Defining the relevant market be it the product market or the geographic market is required for complaints under Sec. 4. Complexities arise in case of monopolies on account of legal provisions or statutes such as distribution licensees under the Electricity Act, 2003 or a government company or a public sector unit. These monopolies come under Sec. 19)4) (g) but does the legal sanctity give them the right to indulge in abuse of dominance? The abuse of dominance here can be as a monopsonist and not as a monopolist. Defining and determining market power only gets more complex starting with simple questions of dominance for whom and what. It maybe noted that under the definition of enterprise under Sec 2(h) enterprise includes government department, enterprises unless related to sovereign function of the Government and is therefore under the purview of the Competition Act.

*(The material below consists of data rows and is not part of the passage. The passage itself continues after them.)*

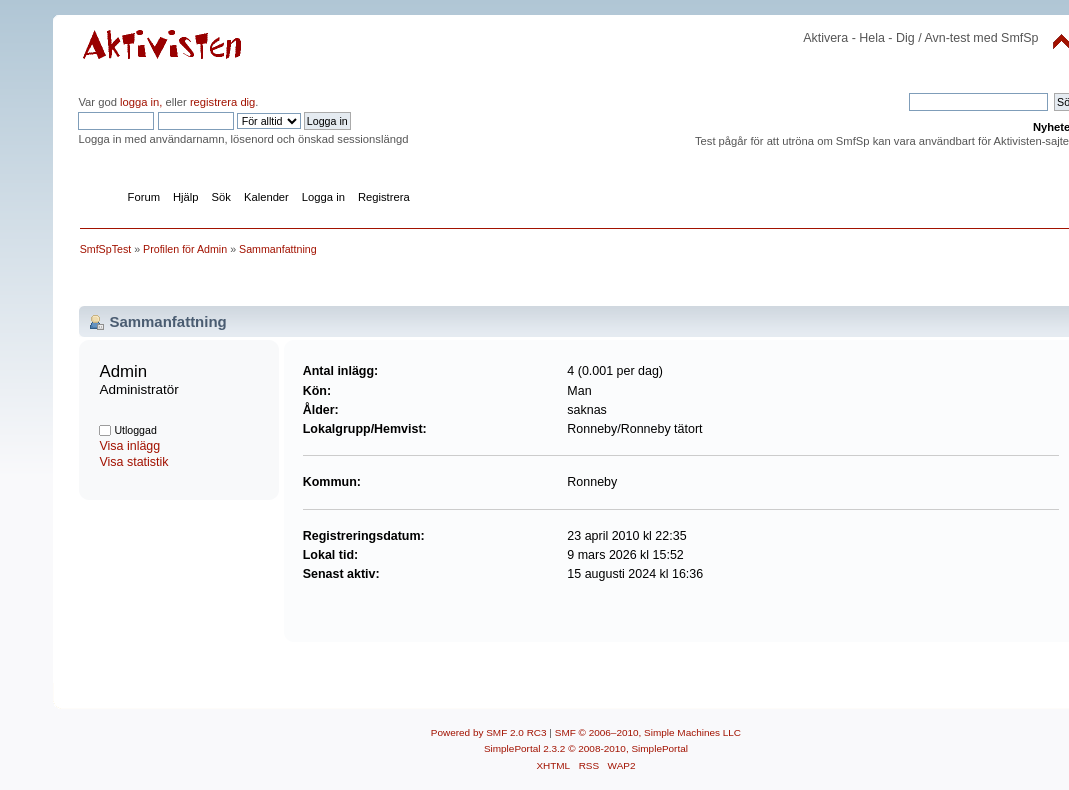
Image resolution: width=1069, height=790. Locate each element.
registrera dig (221, 102)
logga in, (141, 102)
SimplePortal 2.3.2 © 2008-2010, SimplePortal (586, 748)
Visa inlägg (129, 446)
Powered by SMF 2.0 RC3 (489, 732)
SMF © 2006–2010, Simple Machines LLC (648, 732)
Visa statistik (133, 462)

Applicability of Competition Law
1. Different from MRTP commission
First thing that entrepreneurs must note is that Competition Law is conceptually different from MRTP. It is because of this reason that the law makers considered it necessary to make a new law instead of just amending the MRTP Act.
MRTP Commission never had power to stop restrictive trade practices. However, Competition law has given sufficient powers to CCI to ensure that an enterprise which indulges in anti-competitive practices suffers serious consequences. For instance, if you and your competitors indulge in cartelization, CCI can impose, upon all the participants of your cartel, a penalty of up to three times of the profits for each year of your existence or ten percent of your turnover for each year of continuance of cartel, whichever is higher.

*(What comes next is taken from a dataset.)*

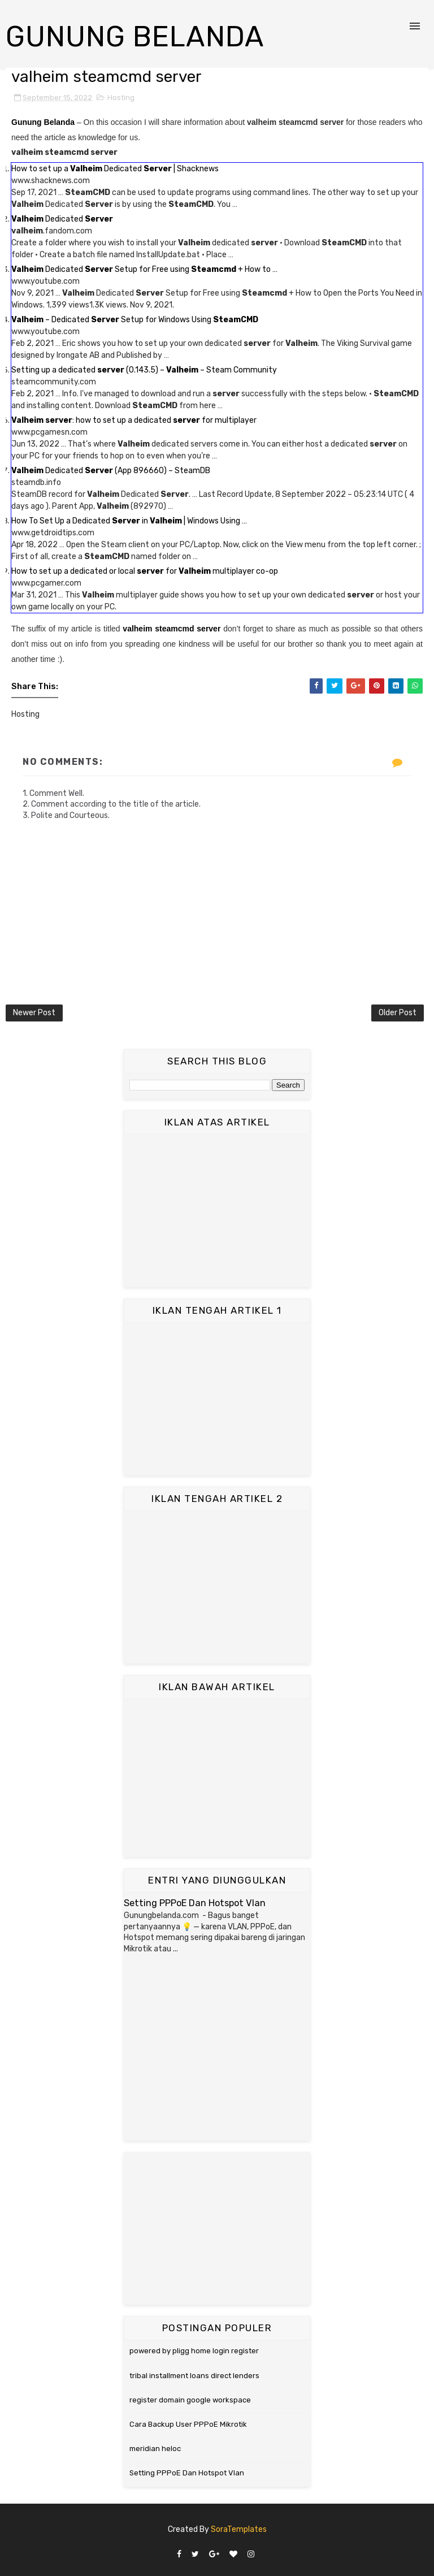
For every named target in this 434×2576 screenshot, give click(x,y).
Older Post (397, 1013)
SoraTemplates (239, 2529)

2. Extra-territorial Jurisdiction of CIC.
Law on Competition in India gives extra-territorial jurisdiction to CCI. What it means is that even if you are operating outside India, if your anti-competitive activity has or is likely to have an palpable adverse effect on the competition in India, CCI can initiate investigation against your activities and if necessary pass orders against you, just as if may pass orders against any other domestic enterprise.

3. Scope of the CIC
Competition law has given wide scope to CIC. It does not matter what sector you are operating in. As long as your activities can potentially have an appreciable adverse effect on Competition in the relevant market in India, you should be concerned about the new law.

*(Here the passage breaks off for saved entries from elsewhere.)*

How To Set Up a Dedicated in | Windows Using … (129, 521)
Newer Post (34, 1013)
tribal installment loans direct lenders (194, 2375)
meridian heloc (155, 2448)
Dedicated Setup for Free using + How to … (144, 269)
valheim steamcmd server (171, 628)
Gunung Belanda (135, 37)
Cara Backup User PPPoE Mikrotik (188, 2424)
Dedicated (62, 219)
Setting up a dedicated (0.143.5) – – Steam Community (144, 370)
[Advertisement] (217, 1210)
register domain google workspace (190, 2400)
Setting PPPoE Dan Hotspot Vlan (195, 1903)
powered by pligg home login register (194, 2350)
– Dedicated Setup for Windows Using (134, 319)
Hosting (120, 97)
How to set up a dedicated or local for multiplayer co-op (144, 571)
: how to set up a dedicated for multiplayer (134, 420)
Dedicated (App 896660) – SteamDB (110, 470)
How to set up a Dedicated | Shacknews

4. Lifting of Corporate Veil
Competition law gives statutory permission to CCI for lifting the corporate veil. When the entity contravening the provisions of competition law is a company or a firm, every person who was in charge and responsible to the company (director, manager, secretary or any other officer) during the relevant period shall be deemed guilty and would be liable to be proceeded against and punished under the law.

5. Regulatory Power
CCI has also been given the mandate to regulate combinations. Though Combination per se has not been defined in the Competition law but includes the following, when they exceed the threshold limits specified in the Act in terms of assets or turnovers:
? Acquisition of controls, shares, voting rights or assets;
? Acquisition of control by a person over an enterprise where such person has control over another enterprise engaged in competing business;
? Merger or amalgamation between or amongst enterprises
Any entity which proposes to enter into a Combination has to notify CCI and seek its approval before entering the Combination.